This Israeli Band's New Songs Will Be Burned Into Your Mind

Girafot is an endangered species in Israeli music, a vestige of a bygone world

Girafot.
Ronen Lalena

“Mi Shelo Holem, Ko’es” (He Who Doesn’t Dream, Is Angry), the title track of Girafot's (Giraffes in Hebrew)  latest album, is a rare song. Not because it’s good; there are many good songs. What makes it rare is its usefulness, the sense that it’s entered people’s everyday speech. I know it has entered mine. A few times lately I found myself speaking the words of the title in conversations, and not (only) in order to sound cool. For example, when a woman asked me, “Are you angry with me?”, my answer was, “No. He who doesn’t dream is angry.”

That rejoinder immediately shifted the conversation from the personal-petty plane to a more general-conceptual one (either that or she simply didn’t understand, maybe she hadn’t listened to the radio recently and wondered why she was being spoken to in unfathomable sayings).

It’s great copywriting, but the song doesn’t remain at that superficial level. It says something. It formulates an idea using a small number of words that are wrapped in supportive lyrics and a helpful soundtrack. That’s why it gets burned into the consciousness. We live in an era when most viral pop songs succeed in burning short, meaningless sentences into the consciousness. “He who doesn’t dream, is angry” is a virus with meaning.

Endangered species

It’s far from self-evident — in fact it’s a pretty sensational surprise — that what injected the virus into the current Israeli soundtrack is a band, four men with guitars and drums. The band is an endangered species in Israeli music, a vestige of a world that no longer exists. Girafot is relevant mainly because it isn’t a standard rock band. It never was. Its mouth is too big for its body, and through that mouth the unconventional stream of consciousness of Gilad Kahana, the band’s lead singer, bursts out. At its best, the band’s members give the Kahanite consciousness free rein, while also ensuring that the music doesn’t become just background noise. Sometimes Kahana’s consciousness generates impenetrable meanings that make the listener ask, “WTF, what does he want from me?”

The good version of Girafot — freedom of consciousness and music with substance, together with a low WTF factor — characterizes the band’s new album, or at least most of it. “Tzarikh Lisgor Hakol” (Everything Needs to Close), their last album before “Mi Shelo Holem, Ko’es,” came out after Israel’s summer of social protest in 2011 and it joyfully shattered meanings and conventional song structures. The new album takes a more constructive approach. It’s rounder, more flowing and unifying, expressed musically by the fine blending of the guitars and keyboards with Kahana’s voice and lyrics.

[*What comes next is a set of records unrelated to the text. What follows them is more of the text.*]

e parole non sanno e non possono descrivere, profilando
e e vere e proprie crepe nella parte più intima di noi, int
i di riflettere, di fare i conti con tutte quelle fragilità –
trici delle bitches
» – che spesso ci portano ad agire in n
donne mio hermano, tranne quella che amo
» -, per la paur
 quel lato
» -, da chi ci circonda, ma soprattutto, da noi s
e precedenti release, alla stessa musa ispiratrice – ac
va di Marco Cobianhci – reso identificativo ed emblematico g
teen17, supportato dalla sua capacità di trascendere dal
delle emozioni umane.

After a marvelous sequence in the first three songs the cohesion becomes slightly frayed, and the songs in the middle part of the album acquire a not entirely desirable form of question marks. But it’s only in the last two songs that the thread snaps and Girafot loses me. In light of the title song’s penetration of the fabric of life itself, there’s no reason to be angry at them for the weak conclusion. The question is whether he who is not angry, dreams.